### Exercise directions:
Within the entries below, find the portion that opens with the line containing "производителем в одностороннем порядке." and closes with the line containing "стоимость заказа с доставкой;". Retype that portion exactly and only.

Items listed in a dataset
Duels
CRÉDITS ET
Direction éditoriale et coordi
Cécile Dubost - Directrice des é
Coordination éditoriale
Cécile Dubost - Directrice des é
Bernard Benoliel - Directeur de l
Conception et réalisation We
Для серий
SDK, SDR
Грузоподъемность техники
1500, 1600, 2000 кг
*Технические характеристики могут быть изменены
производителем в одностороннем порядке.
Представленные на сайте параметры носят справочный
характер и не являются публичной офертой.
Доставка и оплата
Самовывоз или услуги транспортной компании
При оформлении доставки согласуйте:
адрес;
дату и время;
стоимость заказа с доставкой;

* * *

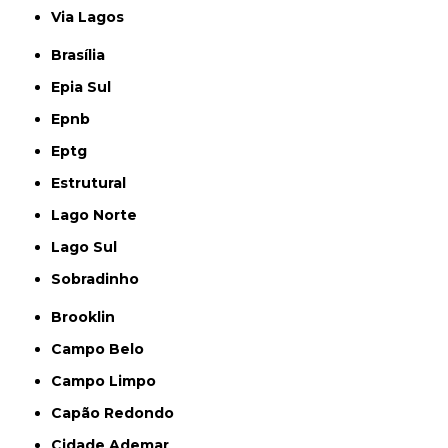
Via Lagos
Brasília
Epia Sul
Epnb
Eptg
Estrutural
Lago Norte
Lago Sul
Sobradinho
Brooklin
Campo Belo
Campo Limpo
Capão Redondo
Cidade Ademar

### Task result:
производителем в одностороннем порядке.
Представленные на сайте параметры носят справочный
характер и не являются публичной офертой.
Доставка и оплата
Самовывоз или услуги транспортной компании
При оформлении доставки согласуйте:
адрес;
дату и время;
стоимость заказа с доставкой;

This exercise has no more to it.